I guess the biggest take away from everything I’ve read though is that I myself have to change. I have to model better behaviour . I’m terrified but I totally agree. You are all absolutely right. How to begin I wonder? Im thinking local WI to start? What else do people think? Be gentle though please. I’m extremely out of practice.
Thank you everyone again. From the bottom of my heart.

OP posts:
BadPeopleFan · 03/11/2024 12:35

@Pippyls67 everything is easier with hindsight isn't it? We could all look back at our parenting and wish we had taken them to more clubs, taken them to less clubs, gone out without them more, stayed in with them more etc! The little buggers don't pop out with a manual to ensure each one runs smoothly and has the best life possible.

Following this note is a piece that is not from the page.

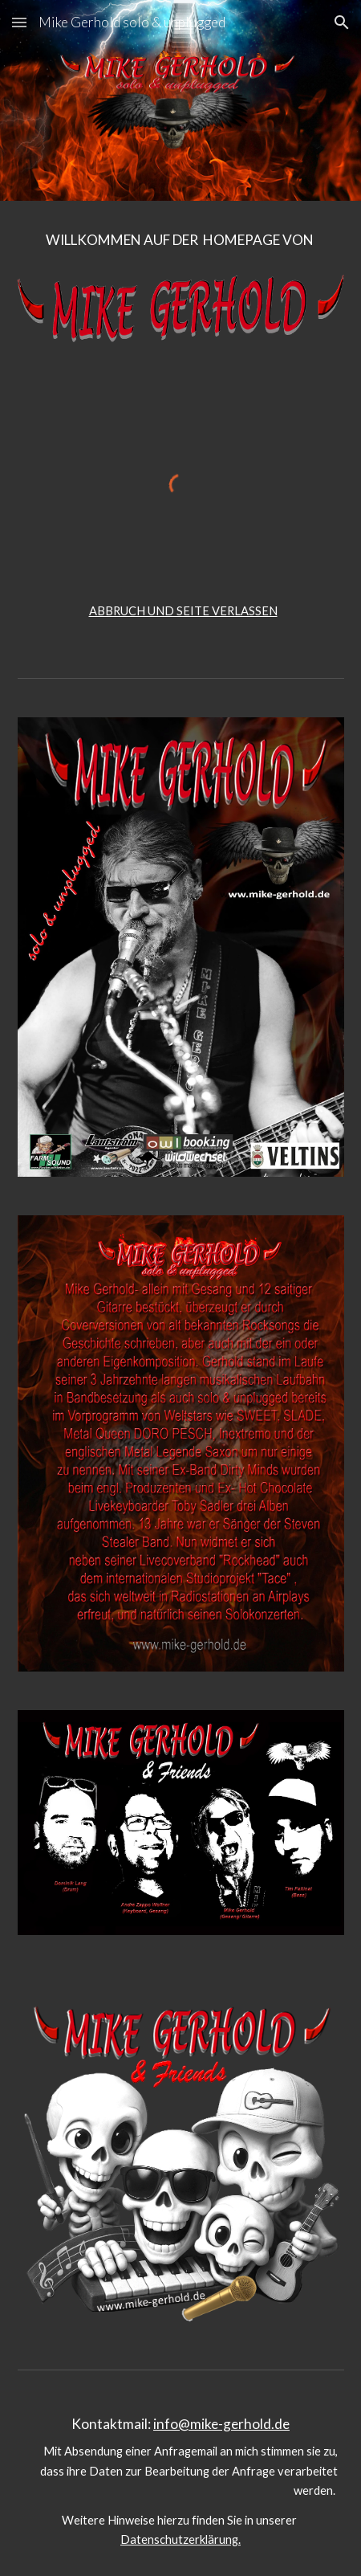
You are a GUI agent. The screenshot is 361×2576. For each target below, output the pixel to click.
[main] (181, 247)
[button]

We all blame our parents for our failings but at some point growing up we need to accept responsibility for ourselves, now sounds like a good time for your son to take the bull by the horns and start branching out socially for himself. Anything that you suggest that doesn't work for any reason will reinforce to him that you are the problem rather than him making his own mistakes and learning from them.
It is very difficult now as we tend to support our adult children for much longer and sometimes I don't think it helps them move forward into independence and adult decision making. I think if I were you I would support him but very much in the background if possible, be there for him of course but start treating him more like a young man that makes his own way in life including making friends if he wants them.